This weekend sees the long-awaited arrival of Robert Eggers’ The Witch, a horror film that comes into theaters on a tidal wave of praise. It’s a good movie, capturing a sober and classical tone that helps sell the arcane events that occur during the film’s 93 minutes. But it also represents a growing problem plaguing the horror genre — ridiculous hype that threatens to scuttle a perfectly nice time in the movie theater.
The old Spider-Man adage about great power requiring great responsibility is a fitting one for this rise in festival hype and the potential fallout that comes from it. Pull-quotes and social media marketing helps awareness for smaller films but it also puts audiences in a pickle when their hard-earned discretionary income is squandered on misleading properties. In recent years the access has gone up in early screenings and with that wider net comes more hyperbole and the need to be louder to stick out in the crowded world of online criticism. To many, seeing a film early creates an exclusivity that can be mined for attention and recognition. The need to be first overrides the responsibility to the audience to provide lucid and fair criticism and as a result the hype reaches critical mass. Where the damage is really felt is in the mainstream, because broad appetites aren’t as attuned to the nuances that elevate many fringe films. The Witch is certainly a film that will be affected by the hype and expectations it’s riding into theaters.
The film won the Director’s Award at Sundance last year, so there is a precedent for legitimate buzz. But it is most certainly not nearly as broadly accessible a horror film as most would believe. It’s an exercise in tone and slow-burning tension that showcases the power of religion in ways that push right to the envelope of taboo, especially in the dynamic of a small family excluded from the rest of society. Watching a family, including young children succumb to the horrors of The Witch may be too much for some audiences to endure as will the Satanic overtones throughout the story.

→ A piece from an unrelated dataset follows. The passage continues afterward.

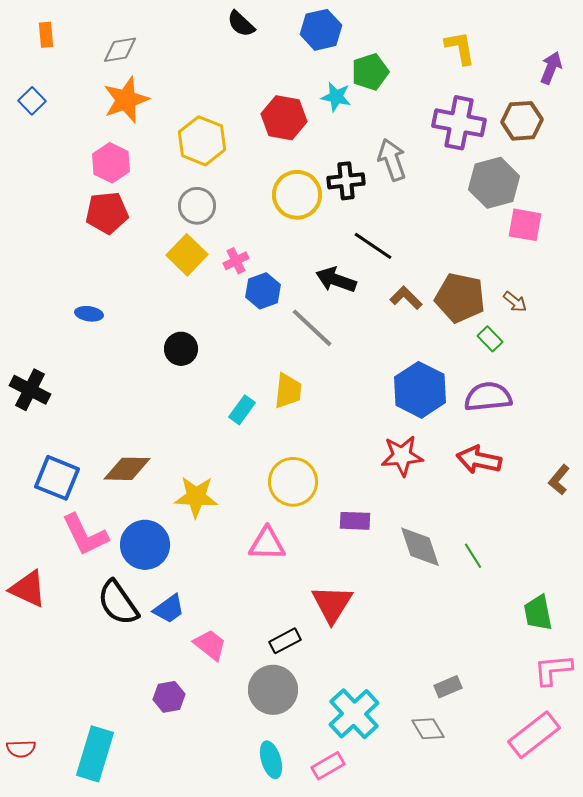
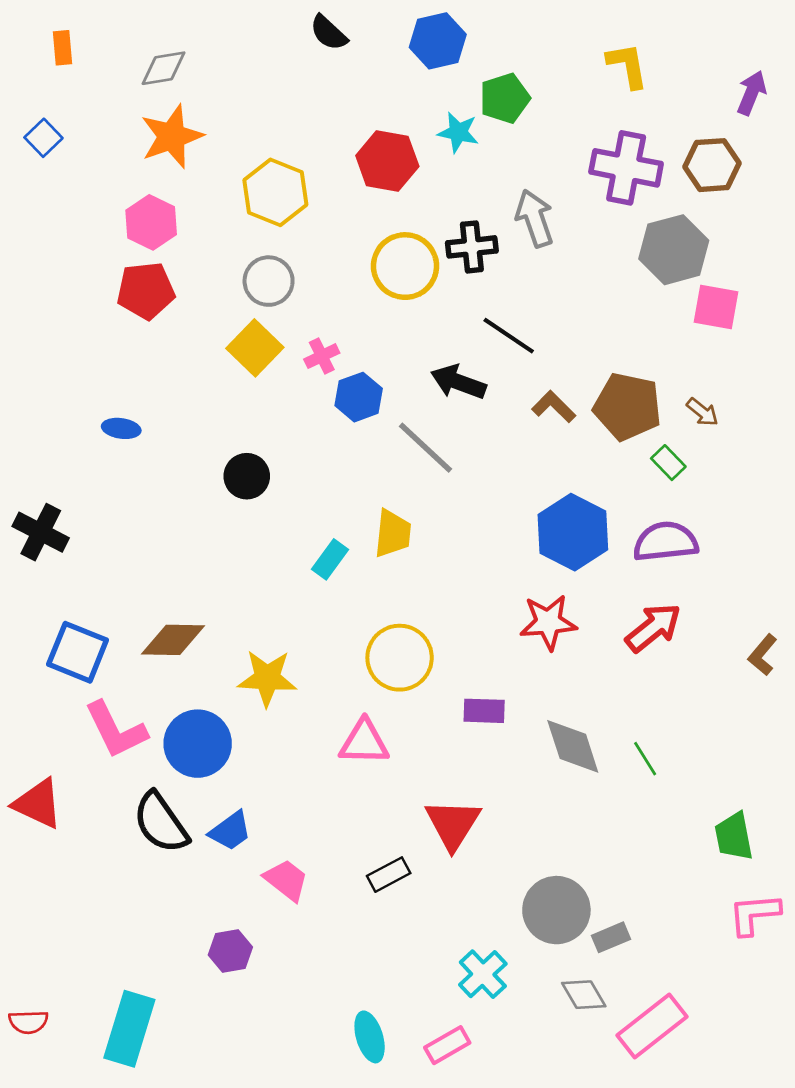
red arrow: (479, 460) -> (653, 628), turned 129
gray circle: (273, 690) -> (556, 910), moved
cyan cross: (354, 714) -> (483, 974), size x0.7
pink rectangle: (534, 735) -> (652, 1026), moved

The allegorical parallels to modern society also with tweak a nerve or two.
It’s a small film. Graceful and subtle and with oftentimes difficult to decipher dialogue due to Eggers’ decision to be authentic to the period. It also has a structure than some may find lacks the gut punch the build-up alludes to. It’s a solid independent horror movie, and if the expectations were a bit less overt, it’d be one of those movies that was a grassroots hit. It’s more authentic and prevents overhype. As it stands more than a few audience members will come out of the theater wondering what all the buzz was about.
That’s the thing about buzz. It can be a weapon that works counter to the intentions. Time will shine brightly on The Witch after everything equalizes but like The Babadook and It Follows the hype and expectations are just a bit too much for what are essentially elegant boutique horror movies.